European Union antitrust regulators are poised to make a crucial ruling by Friday regarding the proposed acquisition by online luxury retailer Farfetch of a stake in its rival YNAP, owned by Cartier’s parent company, Richemont. However, this deal is encountering complications due to the mounting challenges facing Farfetch.
Farfetch, a U.S.-listed company known for pioneering an innovative online luxury retail model, has struggled to reach profitability. High technology and marketing costs have contributed to this challenge. Additionally, the company is grappling with reduced orders from U.S. retailers and an increasing reliance on brand-provided inventory, limiting its ability to attract customers through promotions.
Over the past two years, Farfetch’s shares have seen a dramatic decline of over 90%, causing its market capitalization to plummet from $26 billion to just over $1 billion. In August, the company faced a 40% drop in share value following a gloomy annual sales outlook, primarily due to weaker demand in key U.S. and Chinese markets.
Richemont’s announcement to sell a 47.5% stake in YNAP in exchange for more than 50 million Farfetch shares was made in August 2022, leading to a significant 2.7 billion euro ($2.9 billion) writedown for the Swiss conglomerate.
As part of this deal, Farfetch has the option to acquire the remaining shares in YNAP through a put and call option scheme.
The EU’s competition authority has the discretion to approve the deal with or without specific conditions or initiate a four-month investigation if substantial concerns arise.
Analysts at Bernstein have highlighted that Farfetch’s ongoing difficulties raise questions for Richemont, which, under the agreement, plans to transition its online business to a technology managed by Farfetch and provide a $450 million credit facility. This move will further integrate Richemont with the online retailer.
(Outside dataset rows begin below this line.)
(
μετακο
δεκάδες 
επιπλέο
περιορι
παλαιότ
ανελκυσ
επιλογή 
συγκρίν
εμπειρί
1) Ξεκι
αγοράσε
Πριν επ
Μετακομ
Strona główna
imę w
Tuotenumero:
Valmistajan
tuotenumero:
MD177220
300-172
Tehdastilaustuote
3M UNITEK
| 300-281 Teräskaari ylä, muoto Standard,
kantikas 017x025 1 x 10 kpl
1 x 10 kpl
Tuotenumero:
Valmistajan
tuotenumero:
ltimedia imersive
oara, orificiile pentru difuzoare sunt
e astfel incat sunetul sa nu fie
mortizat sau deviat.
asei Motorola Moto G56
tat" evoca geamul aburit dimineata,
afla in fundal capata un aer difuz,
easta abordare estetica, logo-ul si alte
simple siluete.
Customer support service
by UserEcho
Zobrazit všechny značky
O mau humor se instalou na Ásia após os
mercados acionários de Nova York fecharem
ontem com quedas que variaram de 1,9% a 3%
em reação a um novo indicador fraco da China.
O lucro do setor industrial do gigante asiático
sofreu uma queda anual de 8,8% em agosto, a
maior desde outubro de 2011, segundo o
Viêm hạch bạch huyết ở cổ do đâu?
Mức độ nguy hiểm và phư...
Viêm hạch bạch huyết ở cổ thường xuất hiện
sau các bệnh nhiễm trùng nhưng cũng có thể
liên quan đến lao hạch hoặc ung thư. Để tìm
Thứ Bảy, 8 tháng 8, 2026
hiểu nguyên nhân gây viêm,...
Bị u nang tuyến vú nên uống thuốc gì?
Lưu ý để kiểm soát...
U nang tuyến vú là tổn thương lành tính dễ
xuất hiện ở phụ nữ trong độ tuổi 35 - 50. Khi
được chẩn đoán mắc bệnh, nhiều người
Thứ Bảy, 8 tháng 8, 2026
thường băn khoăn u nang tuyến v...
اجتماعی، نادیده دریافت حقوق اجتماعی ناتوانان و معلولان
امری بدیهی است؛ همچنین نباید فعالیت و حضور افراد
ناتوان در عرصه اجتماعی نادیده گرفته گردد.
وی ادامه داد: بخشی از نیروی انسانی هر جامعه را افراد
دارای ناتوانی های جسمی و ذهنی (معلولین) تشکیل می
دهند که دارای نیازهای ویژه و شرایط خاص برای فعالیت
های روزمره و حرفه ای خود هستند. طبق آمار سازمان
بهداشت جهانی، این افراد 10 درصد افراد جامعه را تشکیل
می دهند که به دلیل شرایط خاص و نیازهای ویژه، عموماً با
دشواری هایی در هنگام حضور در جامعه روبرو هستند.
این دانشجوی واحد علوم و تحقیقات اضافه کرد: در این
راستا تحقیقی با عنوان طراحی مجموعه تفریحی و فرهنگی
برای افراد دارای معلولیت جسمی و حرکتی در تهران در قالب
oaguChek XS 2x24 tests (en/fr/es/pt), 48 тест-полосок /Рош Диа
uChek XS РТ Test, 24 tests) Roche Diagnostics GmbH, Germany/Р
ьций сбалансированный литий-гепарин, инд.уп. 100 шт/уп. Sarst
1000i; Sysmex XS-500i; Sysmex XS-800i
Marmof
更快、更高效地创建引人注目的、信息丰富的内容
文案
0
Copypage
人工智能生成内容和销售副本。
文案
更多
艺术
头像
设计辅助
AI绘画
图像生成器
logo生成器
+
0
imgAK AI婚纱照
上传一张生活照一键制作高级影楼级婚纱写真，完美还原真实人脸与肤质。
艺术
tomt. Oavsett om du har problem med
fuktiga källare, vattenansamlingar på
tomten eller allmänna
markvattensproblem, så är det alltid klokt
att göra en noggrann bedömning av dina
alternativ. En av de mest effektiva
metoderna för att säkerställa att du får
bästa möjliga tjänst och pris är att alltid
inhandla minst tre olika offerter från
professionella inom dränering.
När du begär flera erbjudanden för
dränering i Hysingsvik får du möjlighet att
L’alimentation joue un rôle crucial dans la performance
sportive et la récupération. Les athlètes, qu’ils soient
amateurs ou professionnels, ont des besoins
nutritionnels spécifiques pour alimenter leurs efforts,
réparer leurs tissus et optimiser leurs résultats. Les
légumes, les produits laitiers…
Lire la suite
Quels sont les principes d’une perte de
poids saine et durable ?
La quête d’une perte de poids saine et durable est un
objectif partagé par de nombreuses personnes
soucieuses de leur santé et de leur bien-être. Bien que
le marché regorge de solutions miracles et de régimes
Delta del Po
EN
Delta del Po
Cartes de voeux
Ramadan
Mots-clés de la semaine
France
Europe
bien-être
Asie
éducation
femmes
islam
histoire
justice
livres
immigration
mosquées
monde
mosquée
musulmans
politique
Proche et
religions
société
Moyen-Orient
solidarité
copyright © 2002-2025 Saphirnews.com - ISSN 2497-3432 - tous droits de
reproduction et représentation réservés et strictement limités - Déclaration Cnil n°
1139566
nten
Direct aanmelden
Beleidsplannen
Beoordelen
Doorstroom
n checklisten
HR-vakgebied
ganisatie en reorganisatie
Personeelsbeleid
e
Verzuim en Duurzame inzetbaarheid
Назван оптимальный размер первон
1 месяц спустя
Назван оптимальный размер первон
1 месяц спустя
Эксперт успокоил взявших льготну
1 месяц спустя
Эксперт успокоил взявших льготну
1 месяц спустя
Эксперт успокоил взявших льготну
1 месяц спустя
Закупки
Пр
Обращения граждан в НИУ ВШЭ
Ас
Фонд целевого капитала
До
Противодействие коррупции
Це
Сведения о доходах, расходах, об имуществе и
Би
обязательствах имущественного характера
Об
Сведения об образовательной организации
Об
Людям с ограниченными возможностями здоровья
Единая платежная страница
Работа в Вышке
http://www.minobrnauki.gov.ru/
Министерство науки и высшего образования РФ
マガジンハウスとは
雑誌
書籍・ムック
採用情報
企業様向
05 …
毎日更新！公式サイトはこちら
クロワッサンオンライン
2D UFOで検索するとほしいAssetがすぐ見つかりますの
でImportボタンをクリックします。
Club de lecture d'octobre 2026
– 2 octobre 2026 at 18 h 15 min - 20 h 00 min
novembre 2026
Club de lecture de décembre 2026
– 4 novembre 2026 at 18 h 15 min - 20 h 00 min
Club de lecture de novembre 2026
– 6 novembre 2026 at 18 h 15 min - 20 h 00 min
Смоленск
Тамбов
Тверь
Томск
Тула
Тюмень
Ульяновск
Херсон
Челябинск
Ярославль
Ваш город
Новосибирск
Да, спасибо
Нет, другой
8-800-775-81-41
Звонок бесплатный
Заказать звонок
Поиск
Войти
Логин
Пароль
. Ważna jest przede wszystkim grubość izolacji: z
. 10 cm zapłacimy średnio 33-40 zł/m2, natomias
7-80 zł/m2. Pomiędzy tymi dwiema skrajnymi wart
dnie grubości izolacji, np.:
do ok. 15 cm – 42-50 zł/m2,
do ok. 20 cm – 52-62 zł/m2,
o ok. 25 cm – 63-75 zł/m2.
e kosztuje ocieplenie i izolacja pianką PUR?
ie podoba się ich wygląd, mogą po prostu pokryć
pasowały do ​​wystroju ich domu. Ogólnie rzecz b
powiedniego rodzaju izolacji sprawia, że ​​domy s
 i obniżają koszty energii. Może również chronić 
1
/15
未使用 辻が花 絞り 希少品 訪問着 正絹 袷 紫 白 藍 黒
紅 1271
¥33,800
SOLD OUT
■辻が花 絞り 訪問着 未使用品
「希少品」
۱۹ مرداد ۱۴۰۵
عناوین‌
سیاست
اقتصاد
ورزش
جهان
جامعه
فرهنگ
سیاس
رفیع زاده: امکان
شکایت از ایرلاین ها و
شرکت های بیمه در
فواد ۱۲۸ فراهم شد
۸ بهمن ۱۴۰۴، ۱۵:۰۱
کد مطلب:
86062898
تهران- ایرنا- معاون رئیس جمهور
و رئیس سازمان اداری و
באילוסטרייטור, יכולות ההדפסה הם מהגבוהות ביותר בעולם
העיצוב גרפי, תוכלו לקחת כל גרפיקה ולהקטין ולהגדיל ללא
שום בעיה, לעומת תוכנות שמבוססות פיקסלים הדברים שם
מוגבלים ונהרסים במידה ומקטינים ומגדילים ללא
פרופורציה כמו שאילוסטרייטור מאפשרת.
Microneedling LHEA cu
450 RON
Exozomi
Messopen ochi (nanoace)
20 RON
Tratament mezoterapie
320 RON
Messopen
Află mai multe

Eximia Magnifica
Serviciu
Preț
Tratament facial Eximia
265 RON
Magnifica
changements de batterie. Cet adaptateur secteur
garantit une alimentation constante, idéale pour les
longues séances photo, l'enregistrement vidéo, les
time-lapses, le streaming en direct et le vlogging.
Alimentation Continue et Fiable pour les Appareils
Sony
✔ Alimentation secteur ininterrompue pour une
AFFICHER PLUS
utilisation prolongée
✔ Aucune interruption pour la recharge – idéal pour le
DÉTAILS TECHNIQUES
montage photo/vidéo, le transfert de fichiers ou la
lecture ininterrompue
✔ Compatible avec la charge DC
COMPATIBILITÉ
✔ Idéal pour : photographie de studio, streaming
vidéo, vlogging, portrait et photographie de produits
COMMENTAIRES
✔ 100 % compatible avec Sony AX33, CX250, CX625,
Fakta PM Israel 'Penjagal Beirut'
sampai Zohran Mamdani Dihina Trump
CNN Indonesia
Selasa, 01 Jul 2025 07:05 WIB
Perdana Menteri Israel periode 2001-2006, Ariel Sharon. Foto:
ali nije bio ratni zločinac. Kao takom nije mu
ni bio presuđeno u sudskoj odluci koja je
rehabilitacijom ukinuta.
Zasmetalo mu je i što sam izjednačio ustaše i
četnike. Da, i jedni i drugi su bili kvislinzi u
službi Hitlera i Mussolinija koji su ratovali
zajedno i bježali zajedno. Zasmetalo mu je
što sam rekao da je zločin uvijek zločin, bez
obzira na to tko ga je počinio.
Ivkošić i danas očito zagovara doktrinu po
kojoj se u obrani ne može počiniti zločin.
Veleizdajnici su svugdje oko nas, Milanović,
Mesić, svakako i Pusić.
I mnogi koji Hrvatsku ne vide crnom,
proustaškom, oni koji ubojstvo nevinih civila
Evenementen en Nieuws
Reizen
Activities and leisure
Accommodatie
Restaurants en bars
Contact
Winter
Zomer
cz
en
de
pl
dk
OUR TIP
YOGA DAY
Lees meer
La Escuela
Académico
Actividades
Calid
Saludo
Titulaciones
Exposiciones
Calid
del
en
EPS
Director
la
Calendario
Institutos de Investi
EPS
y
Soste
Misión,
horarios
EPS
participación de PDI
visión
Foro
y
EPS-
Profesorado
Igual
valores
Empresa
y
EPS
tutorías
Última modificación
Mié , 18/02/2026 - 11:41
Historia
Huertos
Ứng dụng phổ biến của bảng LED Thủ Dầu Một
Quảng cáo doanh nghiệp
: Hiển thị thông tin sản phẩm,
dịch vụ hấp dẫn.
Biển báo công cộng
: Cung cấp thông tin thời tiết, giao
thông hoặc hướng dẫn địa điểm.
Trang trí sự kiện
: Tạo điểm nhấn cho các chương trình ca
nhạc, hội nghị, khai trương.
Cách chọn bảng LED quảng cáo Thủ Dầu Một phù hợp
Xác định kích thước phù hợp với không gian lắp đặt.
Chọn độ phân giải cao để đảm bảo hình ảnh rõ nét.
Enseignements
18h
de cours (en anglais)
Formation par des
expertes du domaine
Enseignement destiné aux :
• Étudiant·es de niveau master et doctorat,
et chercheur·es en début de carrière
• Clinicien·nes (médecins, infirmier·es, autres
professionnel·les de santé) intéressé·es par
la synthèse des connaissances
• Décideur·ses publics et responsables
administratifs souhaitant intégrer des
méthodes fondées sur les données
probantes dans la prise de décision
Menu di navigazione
Bernstein stated, «There are various elements to this deal, and Farfetch could potentially overcome its challenges by narrowing its focus. Nevertheless, it will continue to impact Richemont’s share price until they address investor concerns about the extent of their commitment to support their new partner.»
The challenges faced by Farfetch could potentially have a ripple effect on an industry already facing difficulties. Over 500 Italian boutiques rely on the platform, and renowned department stores like Harrods and Bergdorf Goodman depend on its technology.